## Exercise objective
Your task is to restate exactly the lines from the one holding "網(wǎng)站首頁 (275, 943)" to the end of the entries below, inclusive.

Source records
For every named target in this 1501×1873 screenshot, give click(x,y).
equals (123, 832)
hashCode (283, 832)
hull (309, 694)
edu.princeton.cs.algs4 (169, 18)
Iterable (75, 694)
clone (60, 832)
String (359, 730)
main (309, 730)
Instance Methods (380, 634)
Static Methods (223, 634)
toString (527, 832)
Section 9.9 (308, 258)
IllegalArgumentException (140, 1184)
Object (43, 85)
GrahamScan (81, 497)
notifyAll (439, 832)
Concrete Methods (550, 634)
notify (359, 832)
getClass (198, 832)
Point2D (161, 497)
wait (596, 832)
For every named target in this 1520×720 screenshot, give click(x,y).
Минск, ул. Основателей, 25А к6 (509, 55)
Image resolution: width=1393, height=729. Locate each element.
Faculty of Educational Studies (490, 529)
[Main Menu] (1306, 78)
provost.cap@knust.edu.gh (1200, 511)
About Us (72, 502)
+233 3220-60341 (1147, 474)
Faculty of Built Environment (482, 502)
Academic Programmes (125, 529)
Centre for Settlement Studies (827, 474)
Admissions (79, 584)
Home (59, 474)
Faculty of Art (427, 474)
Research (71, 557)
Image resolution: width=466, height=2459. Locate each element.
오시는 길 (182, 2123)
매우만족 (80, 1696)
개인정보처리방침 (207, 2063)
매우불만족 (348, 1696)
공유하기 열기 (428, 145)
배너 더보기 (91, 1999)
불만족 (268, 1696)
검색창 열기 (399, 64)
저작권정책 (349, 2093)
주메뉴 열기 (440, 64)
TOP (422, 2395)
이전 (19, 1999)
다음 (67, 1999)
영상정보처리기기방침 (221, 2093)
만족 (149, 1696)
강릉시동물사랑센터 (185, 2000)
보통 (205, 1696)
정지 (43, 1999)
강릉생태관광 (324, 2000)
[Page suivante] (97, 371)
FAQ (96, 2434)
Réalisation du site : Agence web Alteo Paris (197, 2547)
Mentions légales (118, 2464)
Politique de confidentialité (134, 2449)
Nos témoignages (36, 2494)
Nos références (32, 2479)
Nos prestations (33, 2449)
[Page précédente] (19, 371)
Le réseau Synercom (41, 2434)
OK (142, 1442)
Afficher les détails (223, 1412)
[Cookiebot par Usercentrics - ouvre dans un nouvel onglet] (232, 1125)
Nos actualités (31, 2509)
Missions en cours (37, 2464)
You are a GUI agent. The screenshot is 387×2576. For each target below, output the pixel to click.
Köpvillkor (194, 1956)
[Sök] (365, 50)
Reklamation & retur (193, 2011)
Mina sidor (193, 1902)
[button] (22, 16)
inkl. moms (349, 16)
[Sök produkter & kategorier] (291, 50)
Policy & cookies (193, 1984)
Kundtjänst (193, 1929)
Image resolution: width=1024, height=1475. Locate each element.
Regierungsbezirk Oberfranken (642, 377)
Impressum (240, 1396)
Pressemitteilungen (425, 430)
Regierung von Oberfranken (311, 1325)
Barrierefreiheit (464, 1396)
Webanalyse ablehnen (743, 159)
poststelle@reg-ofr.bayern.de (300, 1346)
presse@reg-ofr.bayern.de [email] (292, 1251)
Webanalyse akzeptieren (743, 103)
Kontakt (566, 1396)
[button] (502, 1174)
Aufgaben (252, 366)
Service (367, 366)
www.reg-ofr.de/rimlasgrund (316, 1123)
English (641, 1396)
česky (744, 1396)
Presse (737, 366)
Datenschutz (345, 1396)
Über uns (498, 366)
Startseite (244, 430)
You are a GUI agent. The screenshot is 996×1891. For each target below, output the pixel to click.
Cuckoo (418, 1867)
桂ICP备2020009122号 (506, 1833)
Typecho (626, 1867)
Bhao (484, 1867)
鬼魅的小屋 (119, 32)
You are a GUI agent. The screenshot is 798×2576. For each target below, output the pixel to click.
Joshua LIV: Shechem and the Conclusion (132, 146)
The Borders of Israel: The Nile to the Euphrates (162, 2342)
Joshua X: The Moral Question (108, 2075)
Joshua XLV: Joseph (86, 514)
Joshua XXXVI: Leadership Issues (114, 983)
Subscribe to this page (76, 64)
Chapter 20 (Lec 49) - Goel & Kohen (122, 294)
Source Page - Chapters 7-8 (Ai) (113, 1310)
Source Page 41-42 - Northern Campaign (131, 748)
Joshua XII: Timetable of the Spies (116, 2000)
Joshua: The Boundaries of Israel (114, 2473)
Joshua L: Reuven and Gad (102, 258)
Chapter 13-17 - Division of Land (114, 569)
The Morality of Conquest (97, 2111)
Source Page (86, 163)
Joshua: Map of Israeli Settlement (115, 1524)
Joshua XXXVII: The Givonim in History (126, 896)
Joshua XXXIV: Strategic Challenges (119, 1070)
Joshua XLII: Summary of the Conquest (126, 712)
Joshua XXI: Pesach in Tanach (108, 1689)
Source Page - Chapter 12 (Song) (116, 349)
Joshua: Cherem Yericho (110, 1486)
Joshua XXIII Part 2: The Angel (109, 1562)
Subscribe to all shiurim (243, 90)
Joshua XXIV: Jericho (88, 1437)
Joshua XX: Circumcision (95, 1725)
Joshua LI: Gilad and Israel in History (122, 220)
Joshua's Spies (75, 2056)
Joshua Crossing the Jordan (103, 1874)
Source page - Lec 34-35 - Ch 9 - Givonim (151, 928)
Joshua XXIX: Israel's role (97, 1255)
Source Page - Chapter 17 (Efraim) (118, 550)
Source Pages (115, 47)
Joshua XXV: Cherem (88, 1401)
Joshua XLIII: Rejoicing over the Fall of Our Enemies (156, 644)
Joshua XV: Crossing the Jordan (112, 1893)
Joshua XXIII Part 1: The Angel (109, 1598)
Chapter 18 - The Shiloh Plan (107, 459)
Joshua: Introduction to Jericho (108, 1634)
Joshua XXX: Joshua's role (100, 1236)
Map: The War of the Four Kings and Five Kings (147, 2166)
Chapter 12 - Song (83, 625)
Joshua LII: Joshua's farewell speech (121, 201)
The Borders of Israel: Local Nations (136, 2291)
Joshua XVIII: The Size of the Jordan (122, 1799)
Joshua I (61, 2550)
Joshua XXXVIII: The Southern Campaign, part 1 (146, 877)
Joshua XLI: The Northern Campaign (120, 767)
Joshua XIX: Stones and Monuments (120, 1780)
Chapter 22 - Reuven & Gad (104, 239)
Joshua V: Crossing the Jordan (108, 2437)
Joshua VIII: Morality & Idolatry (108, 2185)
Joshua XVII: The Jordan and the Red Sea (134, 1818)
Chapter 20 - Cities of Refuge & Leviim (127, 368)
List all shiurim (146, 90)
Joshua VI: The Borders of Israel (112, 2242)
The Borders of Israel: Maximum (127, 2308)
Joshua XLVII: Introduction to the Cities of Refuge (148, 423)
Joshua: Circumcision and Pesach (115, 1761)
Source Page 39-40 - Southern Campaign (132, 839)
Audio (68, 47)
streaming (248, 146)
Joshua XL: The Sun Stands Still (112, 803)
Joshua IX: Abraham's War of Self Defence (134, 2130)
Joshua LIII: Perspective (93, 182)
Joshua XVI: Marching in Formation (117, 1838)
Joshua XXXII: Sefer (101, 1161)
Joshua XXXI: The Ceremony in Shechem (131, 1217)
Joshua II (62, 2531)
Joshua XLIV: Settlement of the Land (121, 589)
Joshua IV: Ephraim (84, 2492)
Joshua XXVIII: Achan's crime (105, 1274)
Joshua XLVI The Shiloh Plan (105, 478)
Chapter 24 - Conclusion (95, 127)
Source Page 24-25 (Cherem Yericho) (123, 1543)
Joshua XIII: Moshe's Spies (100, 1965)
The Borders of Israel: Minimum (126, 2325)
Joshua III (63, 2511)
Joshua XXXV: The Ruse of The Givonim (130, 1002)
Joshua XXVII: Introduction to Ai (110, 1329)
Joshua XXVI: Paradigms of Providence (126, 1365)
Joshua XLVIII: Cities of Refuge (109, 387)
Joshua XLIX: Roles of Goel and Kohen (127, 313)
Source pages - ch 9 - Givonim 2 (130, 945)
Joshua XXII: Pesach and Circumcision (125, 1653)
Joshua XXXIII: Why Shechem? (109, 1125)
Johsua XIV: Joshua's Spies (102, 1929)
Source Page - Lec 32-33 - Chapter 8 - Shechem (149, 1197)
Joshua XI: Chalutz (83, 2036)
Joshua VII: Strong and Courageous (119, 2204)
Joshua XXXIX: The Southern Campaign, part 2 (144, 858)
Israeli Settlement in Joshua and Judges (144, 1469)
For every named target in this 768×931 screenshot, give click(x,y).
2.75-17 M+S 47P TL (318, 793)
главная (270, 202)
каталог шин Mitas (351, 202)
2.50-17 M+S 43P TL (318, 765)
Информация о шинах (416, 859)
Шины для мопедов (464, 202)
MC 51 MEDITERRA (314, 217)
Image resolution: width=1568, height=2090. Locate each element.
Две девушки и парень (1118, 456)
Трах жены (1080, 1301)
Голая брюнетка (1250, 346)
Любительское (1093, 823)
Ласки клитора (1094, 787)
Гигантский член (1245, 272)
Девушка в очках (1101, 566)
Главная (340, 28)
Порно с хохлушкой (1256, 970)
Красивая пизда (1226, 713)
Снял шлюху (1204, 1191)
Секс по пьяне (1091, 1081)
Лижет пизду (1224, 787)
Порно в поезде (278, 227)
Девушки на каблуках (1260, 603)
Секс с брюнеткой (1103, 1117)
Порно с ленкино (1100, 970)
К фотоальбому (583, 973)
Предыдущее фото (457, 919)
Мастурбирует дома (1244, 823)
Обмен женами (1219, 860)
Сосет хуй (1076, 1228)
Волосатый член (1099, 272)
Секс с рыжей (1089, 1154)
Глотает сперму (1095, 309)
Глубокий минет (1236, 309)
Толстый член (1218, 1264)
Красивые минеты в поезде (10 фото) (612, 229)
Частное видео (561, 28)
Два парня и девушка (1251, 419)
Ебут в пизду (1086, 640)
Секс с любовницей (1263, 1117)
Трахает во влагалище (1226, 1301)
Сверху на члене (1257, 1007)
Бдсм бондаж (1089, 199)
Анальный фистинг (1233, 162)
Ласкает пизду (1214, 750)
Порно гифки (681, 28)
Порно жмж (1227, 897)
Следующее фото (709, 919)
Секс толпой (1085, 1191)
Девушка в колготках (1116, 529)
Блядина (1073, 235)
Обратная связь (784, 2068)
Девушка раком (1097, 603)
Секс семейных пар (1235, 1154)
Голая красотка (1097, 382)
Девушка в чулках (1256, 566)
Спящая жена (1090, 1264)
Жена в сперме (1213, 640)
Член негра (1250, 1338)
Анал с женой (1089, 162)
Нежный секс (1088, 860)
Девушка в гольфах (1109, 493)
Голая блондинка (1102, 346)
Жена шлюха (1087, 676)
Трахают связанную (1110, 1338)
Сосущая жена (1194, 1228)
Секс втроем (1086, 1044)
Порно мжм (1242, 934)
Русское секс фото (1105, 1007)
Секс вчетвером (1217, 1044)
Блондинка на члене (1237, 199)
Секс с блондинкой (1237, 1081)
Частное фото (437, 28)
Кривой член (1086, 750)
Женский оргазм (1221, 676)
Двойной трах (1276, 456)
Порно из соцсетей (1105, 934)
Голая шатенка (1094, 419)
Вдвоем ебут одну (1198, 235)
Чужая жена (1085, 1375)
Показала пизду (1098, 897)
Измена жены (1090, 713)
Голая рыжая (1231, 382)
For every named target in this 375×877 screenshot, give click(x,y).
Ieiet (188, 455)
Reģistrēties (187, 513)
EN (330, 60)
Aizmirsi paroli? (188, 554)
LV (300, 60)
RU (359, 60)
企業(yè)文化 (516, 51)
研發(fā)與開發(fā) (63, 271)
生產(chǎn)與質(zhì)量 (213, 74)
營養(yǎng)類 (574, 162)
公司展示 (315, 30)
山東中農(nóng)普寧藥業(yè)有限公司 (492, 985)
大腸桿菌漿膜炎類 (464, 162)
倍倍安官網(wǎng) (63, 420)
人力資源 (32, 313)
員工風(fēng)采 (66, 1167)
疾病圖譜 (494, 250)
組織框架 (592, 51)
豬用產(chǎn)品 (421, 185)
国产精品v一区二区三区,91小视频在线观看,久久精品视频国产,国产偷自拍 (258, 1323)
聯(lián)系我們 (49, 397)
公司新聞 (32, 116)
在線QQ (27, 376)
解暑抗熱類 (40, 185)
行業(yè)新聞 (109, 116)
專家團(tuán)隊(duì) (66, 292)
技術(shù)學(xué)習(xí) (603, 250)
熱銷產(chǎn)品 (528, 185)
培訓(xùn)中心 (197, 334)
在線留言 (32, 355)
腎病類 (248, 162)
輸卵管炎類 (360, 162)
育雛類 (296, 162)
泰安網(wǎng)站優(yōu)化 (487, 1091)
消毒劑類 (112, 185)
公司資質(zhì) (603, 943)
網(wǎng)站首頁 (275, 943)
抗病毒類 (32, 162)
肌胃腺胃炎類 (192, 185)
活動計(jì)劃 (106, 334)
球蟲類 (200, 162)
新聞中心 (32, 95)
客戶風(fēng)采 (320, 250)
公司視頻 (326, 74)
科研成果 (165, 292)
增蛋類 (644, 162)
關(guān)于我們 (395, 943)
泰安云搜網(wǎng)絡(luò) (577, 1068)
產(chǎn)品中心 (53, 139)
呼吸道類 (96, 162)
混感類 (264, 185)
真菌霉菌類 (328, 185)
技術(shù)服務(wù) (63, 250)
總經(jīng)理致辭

## Task solution
網(wǎng)站首頁 (275, 943)
抗病毒類 (32, 162)
肌胃腺胃炎類 (192, 185)
活動計(jì)劃 (106, 334)
球蟲類 (200, 162)
新聞中心 (32, 95)
客戶風(fēng)采 (320, 250)
公司視頻 (326, 74)
科研成果 (165, 292)
增蛋類 (644, 162)
關(guān)于我們 (395, 943)
泰安云搜網(wǎng)絡(luò) (577, 1068)
產(chǎn)品中心 (53, 139)
呼吸道類 (96, 162)
混感類 (264, 185)
真菌霉菌類 (328, 185)
技術(shù)服務(wù) (63, 250)
總經(jīng)理致辭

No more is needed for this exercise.